Geffré (1991b, 167) relève trois principaux points qui lui permettent de fonder cette rupture épistémologique, et conséquemment d’arborer ce changement de statut que suscite la théologie avec Certeau. On peut les résumer ainsi :

  • La théologie ne peut pas reprendre les anciens modèles, car la société ne s’inscrit plus en diapason avec l’ordre religieux pourvoyeur de sens ; le passage à la sécularisation conditionne non seulement les lieux (qui équivalent à un « non-lieu »), mais aussi l’articulation même du discours théologique (passage de l’énoncé à l’acte d’énonciation, soit un corps altéré).

  • La théologie ne peut être que dialogale, en demeurant attentive aux autres discours des sciences dites humaines, cherchant à dire l’autre à leur tour. Ainsi, un classicisme théologique ne peut s’ingérer en maître dans ce rapport à l’autre et récupérer pour ses fins leurs démarches.

  • Ce deuxième point introduit la question du réel et de la vérité impliquée dans le rapport aux sciences humaines et de la théologie : « L’objet des sciences humaines en effet, ce n’est pas l’homme lui-même mais le langage. […] De même, la question de la vérité n’est pas une question pertinente en sciences humaines. Il vaut mieux parler d’“effets de sens” » (Geffré 1991b, 167). L’ordre symbolique, c’est-à-dire le langage, inscrit un tenant-lieu représentatif de l’objet, il ne peut être l’objet lui-même.
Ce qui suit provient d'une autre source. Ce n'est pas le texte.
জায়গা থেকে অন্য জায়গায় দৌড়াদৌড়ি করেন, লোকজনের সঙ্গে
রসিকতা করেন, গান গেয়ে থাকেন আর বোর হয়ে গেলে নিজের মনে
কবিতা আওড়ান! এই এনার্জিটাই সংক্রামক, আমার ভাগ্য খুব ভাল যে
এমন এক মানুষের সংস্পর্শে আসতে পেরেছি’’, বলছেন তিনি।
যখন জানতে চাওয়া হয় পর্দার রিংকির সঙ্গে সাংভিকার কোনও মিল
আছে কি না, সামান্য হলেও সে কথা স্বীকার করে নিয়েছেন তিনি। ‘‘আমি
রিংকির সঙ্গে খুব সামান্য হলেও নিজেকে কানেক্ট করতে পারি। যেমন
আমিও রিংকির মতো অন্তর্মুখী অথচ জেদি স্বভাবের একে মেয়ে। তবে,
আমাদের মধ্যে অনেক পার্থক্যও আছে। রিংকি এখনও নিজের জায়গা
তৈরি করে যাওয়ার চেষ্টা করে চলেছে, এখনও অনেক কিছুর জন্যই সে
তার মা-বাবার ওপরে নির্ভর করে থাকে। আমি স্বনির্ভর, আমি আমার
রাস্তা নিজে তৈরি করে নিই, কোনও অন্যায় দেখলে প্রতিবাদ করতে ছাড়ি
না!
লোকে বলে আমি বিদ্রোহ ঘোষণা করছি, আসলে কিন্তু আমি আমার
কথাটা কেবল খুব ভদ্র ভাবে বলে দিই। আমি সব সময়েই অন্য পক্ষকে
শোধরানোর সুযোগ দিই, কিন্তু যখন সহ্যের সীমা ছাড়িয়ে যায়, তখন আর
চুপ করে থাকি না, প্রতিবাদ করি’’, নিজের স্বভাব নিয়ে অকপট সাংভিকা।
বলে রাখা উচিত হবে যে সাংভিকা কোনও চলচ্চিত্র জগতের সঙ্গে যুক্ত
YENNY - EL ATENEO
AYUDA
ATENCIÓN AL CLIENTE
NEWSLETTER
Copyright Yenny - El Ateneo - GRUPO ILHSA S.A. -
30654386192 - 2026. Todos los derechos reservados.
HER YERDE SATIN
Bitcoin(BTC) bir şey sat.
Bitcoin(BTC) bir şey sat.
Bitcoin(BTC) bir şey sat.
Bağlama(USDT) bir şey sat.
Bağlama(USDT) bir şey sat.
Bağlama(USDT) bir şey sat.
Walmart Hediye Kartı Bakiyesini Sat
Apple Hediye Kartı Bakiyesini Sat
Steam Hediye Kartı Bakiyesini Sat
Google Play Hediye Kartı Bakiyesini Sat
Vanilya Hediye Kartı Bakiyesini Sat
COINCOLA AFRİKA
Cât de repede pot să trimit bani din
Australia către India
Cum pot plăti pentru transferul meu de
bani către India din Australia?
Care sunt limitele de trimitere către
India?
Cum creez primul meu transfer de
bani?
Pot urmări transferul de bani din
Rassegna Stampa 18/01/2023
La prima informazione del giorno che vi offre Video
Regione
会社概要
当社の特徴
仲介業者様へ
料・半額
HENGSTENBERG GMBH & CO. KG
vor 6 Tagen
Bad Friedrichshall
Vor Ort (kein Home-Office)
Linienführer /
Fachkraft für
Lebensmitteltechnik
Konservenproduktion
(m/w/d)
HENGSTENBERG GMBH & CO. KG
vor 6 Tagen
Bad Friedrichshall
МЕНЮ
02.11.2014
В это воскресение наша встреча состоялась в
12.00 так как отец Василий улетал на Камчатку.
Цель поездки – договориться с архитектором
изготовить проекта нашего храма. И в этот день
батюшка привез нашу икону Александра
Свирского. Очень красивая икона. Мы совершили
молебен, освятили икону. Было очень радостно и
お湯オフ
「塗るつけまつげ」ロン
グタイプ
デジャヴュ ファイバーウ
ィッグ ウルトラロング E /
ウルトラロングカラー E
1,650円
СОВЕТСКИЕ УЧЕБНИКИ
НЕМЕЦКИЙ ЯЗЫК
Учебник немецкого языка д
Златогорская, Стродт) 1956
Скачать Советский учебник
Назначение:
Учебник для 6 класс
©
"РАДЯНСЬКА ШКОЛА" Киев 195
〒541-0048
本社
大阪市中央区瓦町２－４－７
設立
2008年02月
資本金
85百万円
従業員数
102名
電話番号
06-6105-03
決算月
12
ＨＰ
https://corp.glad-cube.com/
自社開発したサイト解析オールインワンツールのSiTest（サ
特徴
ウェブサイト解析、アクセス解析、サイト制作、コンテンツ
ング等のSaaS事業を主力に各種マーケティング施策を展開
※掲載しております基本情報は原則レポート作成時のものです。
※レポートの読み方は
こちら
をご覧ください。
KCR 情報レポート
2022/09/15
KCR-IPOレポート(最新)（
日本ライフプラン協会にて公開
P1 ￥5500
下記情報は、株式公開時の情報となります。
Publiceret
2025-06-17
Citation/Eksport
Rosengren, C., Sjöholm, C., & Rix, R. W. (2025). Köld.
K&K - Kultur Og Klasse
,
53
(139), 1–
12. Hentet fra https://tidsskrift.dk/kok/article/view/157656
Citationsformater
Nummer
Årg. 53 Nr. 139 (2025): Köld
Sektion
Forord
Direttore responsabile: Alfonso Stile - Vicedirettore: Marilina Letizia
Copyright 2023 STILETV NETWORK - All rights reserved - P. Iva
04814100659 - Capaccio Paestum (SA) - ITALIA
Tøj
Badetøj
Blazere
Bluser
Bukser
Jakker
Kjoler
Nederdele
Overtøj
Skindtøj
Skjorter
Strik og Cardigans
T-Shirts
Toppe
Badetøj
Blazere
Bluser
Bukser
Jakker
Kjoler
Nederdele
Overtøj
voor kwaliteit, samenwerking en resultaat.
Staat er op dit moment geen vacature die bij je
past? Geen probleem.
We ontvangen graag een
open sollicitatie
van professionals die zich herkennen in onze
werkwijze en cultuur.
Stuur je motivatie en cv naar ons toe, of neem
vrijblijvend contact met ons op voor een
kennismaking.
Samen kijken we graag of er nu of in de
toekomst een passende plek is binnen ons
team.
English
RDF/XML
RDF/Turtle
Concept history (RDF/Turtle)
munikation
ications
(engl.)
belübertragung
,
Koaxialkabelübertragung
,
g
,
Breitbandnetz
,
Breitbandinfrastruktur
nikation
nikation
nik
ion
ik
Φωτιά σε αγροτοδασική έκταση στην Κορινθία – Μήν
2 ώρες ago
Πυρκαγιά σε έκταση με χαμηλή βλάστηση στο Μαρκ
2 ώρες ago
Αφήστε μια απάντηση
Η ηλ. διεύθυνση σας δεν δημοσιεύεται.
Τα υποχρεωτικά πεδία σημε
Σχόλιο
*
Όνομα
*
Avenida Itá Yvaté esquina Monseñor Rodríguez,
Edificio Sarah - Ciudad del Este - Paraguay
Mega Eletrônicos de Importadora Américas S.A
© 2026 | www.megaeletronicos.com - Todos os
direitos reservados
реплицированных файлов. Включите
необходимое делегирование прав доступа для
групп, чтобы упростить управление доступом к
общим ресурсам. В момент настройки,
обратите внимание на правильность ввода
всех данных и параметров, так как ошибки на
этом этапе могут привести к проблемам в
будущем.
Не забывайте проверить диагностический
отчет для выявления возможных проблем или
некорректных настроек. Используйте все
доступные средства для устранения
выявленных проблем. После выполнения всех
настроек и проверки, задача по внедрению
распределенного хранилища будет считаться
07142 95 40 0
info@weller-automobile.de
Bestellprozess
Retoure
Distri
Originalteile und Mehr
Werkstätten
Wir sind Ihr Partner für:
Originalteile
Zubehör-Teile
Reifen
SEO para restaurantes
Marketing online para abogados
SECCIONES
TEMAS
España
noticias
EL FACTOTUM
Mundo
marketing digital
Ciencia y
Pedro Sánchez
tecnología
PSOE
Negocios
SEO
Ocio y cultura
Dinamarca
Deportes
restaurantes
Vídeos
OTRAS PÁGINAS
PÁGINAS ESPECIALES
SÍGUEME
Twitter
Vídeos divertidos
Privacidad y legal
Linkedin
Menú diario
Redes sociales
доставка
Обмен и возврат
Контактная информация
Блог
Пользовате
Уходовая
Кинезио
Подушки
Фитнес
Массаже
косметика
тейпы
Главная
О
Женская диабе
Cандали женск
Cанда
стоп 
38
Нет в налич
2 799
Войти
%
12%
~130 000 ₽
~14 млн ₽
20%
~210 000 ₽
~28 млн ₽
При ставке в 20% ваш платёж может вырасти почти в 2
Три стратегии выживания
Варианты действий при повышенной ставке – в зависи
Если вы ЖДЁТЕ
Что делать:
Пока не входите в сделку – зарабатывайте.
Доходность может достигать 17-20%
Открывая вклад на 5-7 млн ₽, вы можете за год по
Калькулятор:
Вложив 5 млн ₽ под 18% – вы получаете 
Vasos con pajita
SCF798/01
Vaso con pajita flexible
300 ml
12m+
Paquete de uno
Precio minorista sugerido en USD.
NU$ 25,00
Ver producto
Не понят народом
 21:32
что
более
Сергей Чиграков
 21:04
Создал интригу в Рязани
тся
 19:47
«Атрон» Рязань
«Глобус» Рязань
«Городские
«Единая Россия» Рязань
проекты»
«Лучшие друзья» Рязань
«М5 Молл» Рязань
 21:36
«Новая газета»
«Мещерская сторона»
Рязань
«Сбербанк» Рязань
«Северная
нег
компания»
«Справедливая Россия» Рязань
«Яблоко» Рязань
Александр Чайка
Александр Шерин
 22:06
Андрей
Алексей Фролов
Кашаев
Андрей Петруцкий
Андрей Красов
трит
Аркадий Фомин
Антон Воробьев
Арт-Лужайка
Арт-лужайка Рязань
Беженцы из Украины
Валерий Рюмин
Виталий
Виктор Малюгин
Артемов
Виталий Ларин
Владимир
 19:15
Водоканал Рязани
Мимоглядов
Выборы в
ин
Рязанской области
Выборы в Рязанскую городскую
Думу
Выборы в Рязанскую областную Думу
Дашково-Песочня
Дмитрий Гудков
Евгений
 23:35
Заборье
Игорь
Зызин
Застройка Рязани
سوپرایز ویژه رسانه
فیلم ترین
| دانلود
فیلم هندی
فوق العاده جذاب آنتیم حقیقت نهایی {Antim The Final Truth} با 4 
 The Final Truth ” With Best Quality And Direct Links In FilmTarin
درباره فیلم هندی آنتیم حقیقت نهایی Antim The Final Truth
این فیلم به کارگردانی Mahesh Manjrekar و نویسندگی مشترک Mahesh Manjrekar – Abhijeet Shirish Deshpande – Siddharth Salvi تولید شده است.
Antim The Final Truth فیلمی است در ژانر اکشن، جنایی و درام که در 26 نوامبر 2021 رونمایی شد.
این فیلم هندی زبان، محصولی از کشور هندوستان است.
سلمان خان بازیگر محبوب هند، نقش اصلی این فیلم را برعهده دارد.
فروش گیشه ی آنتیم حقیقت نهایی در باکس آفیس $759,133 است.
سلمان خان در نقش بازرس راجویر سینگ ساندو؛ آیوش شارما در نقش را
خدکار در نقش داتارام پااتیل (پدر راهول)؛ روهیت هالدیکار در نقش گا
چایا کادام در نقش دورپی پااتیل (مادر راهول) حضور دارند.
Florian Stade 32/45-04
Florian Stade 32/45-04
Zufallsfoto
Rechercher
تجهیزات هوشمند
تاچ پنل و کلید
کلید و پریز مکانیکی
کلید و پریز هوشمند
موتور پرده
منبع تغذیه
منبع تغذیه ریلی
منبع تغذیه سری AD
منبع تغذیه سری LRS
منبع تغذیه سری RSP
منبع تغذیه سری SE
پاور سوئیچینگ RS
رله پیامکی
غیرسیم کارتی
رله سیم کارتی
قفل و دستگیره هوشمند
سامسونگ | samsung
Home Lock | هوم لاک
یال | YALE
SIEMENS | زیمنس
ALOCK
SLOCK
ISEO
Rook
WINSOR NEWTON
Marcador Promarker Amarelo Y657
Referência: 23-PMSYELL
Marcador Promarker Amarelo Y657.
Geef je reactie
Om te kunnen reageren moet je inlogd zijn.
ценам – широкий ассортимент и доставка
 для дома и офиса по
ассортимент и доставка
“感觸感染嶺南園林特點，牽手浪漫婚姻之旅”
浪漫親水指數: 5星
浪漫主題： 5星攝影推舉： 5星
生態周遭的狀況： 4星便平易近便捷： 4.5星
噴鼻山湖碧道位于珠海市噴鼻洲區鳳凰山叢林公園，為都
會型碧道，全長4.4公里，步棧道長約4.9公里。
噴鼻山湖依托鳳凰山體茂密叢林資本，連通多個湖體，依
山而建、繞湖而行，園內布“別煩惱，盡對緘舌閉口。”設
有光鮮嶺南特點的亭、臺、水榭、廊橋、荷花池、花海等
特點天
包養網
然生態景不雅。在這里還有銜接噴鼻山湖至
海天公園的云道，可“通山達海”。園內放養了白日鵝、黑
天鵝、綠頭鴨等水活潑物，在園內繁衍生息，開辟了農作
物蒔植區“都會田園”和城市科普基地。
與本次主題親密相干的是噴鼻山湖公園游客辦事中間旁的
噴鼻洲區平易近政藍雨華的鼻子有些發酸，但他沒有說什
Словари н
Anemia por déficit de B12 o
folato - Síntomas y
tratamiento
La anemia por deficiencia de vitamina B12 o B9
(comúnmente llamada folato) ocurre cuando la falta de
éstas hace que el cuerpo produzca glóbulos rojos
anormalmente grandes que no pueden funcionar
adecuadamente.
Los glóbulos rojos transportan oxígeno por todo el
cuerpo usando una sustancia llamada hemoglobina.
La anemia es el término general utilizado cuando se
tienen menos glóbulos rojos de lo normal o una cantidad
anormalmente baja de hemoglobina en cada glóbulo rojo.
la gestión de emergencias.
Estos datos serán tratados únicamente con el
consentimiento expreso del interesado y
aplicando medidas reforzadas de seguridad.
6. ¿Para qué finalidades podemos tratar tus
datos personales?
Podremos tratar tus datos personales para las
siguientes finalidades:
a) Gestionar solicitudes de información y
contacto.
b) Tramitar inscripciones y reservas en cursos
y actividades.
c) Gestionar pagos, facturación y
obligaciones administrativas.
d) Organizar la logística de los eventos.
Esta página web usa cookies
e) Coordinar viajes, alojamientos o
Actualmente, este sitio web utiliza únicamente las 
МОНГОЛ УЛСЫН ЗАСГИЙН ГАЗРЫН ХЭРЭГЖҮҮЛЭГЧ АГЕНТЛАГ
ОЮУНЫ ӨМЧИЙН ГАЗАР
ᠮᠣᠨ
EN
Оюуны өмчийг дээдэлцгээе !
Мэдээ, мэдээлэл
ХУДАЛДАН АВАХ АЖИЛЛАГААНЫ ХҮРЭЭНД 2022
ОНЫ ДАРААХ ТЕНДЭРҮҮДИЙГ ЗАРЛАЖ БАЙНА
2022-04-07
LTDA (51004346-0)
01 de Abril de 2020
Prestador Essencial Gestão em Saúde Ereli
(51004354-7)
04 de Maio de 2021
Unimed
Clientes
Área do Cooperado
Et nous ajouterons, pour faire suite à notre propos, que le réel et la vérité sont des construits, des produits sociaux langagiers, mais qui s’inscrivent dans le procès inouï d’un sujet désirant, c’est-à-dire altéré parce que se recevant de l’Autre.

Brièvement, nous pouvons relever que l’« exil » est cette mise à l’écart nécessaire et fructueuse pour mettre en marche et alimenter en sa différence le discours théologique ; il lui donne accès à l’insondable de ce qui alimente son mouvement de lecture et d’écriture. Le discours théologique instaure un acte d’énonciation à même le « non-lieu » de l’ad-venu de l’autre dont des fictions de langage déplieront les fruits d’une écriture de l’Autre en son surgissement pour en marquer l’ineffable rencontre.